By default, Visual Web Developer builds the Web site when you run a page. This helps you find compile-time errors before the page is displayed in the browser. You can set options to specify whether you want to build the entire site, the current page, or not build at all.
By default, when you run a Web site, Visual Web Developer runs the page that is currently open. However, in some cases you might always want to start your Web site with a specific page. For example, your Web site might have a home page where users make a selection that is required for other pages in the site. In this case, you can configure your Web site to first display the home page when you test so that you begin at the correct point in the application. Setting a start page also allows you to specify what Visual Web Developer should do if you run a non-executable page such as Web.config.
To specify a start page, right-click the page in Solution Explorer and then click Set As Start Page.
Setting a start page in Visual Web Developer affects only your testing. It does not set the start page for the Web site when it is published. To specify a default page for your Web site, use Internet Information Services (IIS) Manager to enable a default document in a Web site or virtual directory, and then select the page that you want. For more information, see the topic "Setting Up Default Documents" in the IIS Operations Guide.
When you run a page, Visual Web Developer launches the Web server, launches the browser, and loads the specified page into the browser. In effect, Visual Web Developer passes the URL of the current page to the Web server and runs the page as if it had been requested using that URL.
The Web server that is used to run the page depends on the type of Web site you are working with:
For File system Web sites, Visual Web Developer launches its own Web server and runs the page locally. However, you can also specify a start URL that indicates the URL to use when testing a Web page. This is useful if the file system Web site is on another computer — for example, if you are accessing the site using a mapped drive — and you want to test the page using IIS on the other computer. For more information about the ASP.NET Development Server, see Web Servers in Visual Studio for ASP.NET Web Projects.
For local IIS and remote IIS sites, Visual Web Developer runs the page in the corresponding instance of IIS. For example, for a local IIS site, the page runs in your local copy of IIS. For more information, see Web Servers in Visual Studio for ASP.NET Web Projects.
For FTP-deployed Web sites, Visual Web Developer runs the page using the start URL that you provide as part of the FTP Web site properties.
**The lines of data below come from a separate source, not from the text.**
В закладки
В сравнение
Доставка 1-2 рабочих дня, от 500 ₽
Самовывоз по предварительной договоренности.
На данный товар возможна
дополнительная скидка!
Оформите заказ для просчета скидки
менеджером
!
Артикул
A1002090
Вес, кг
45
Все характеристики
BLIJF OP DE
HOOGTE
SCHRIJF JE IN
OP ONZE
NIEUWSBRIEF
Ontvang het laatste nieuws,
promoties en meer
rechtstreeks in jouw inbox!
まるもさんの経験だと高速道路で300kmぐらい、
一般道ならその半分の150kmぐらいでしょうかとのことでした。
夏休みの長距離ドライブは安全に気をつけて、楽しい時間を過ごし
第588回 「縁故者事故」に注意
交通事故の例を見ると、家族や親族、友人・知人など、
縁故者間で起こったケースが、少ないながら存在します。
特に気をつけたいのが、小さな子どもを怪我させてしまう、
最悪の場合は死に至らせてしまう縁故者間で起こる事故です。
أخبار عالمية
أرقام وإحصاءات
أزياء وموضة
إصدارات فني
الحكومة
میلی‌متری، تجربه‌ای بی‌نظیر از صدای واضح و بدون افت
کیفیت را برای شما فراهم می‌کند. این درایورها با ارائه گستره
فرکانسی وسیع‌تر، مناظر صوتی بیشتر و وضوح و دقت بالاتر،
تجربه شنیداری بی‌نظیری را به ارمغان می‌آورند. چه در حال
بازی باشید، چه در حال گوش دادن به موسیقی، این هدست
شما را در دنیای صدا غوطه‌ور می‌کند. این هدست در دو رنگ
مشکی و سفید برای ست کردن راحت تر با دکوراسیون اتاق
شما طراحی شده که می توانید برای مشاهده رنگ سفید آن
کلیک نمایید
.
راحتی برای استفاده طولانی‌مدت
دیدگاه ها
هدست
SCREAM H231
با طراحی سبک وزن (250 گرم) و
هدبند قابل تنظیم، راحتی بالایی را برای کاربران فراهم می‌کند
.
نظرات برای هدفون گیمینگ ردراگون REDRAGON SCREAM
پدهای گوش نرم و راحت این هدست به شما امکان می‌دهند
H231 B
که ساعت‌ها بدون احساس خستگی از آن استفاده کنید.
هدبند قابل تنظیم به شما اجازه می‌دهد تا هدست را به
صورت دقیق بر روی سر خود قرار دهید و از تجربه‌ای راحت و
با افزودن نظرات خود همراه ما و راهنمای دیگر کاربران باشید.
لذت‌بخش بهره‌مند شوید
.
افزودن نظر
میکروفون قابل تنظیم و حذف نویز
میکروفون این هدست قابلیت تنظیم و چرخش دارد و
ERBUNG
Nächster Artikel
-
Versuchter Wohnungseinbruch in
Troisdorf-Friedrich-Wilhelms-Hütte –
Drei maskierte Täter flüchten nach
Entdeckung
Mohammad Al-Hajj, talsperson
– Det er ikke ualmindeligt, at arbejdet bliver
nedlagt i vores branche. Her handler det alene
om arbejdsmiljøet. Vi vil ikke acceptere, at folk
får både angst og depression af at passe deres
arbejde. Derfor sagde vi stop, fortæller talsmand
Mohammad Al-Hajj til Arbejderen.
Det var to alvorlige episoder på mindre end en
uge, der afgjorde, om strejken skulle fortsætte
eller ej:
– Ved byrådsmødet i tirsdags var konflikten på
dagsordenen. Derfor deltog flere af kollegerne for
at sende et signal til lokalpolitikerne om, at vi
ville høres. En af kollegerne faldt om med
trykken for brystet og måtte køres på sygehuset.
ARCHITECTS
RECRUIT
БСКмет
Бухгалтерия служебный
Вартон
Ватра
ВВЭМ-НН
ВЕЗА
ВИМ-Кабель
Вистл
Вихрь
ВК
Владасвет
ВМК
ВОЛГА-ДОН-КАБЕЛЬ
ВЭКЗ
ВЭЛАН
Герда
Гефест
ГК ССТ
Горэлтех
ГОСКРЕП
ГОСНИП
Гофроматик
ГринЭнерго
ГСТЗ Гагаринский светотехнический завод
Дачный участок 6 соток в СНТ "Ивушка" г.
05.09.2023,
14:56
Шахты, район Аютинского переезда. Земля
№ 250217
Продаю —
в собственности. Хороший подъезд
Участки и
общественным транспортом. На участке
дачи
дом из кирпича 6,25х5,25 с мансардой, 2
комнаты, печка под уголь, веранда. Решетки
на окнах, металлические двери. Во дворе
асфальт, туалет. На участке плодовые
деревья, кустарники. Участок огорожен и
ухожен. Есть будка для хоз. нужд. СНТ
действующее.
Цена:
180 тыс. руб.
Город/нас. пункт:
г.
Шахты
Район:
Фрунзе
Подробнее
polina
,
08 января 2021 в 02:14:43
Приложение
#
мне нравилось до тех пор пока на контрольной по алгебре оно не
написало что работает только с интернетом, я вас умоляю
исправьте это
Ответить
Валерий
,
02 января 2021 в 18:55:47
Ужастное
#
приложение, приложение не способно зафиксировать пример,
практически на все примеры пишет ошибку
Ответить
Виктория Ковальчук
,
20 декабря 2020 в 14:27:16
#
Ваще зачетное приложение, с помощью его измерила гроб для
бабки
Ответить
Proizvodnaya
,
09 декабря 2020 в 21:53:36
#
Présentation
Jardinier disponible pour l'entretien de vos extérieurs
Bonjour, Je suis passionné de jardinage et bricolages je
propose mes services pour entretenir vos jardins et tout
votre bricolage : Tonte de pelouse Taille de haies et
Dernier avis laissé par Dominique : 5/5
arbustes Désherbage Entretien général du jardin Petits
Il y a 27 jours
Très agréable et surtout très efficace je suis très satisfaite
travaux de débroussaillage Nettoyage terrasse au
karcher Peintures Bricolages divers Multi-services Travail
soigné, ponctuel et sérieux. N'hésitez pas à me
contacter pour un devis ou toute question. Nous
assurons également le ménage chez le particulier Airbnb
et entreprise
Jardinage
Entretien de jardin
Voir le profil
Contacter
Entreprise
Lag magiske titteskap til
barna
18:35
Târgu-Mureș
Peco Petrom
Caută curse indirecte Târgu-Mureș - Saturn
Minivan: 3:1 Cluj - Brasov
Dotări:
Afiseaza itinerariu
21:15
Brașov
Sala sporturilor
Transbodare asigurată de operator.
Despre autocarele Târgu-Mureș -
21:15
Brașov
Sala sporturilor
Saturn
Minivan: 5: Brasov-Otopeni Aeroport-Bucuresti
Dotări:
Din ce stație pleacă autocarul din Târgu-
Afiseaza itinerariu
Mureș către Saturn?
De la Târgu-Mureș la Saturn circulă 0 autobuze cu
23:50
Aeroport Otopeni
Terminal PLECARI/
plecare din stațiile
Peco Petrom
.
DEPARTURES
If you have not provided one, Visual Web Developer prompts you for the start URL when it is required. For more information, see FTP-Deployed Web Site Projects.
In the case of a remote Web site or an FTP site, the remote computer must be running the .NET Framework version 2.0, because the page is running in the context of the remote server.
Running your page with the debugger enables you to perform ordinary debugging tasks, such as stepping through code and stopping at breakpoints. For more information, see ASP.NET Debugging Overview.
Running with the debugger requires the following:
The page or Web site must be configured to enable debugging, which causes the page to be compiled with extra information (debugging symbols) that the debugger requires. Visual Web Developer checks to see if debugging is enabled, and if not, it sets the compilation options in the local Web.config file to include debugging, creating the Web.config file if necessary.
The Web server must be configured with adequate permissions to allow the current user account to debug. If you are debugging a page running under IIS 6.0, you must be an administrator on the computer. If that is not practical, you can use the ASP.NET Development Server to debug applications without special permissions. For details, see Web Servers in Visual Studio for ASP.NET Web Projects and How to: Specify the Web Server for Web Projects in Visual Studio.
If these conditions cannot be met, you can run the page in Visual Web Developer without enabling debugging.
You should configure your pages or Web site to run without debugging before you deploy the site to a production server. Debugging options add overhead to the page and can affect server performance.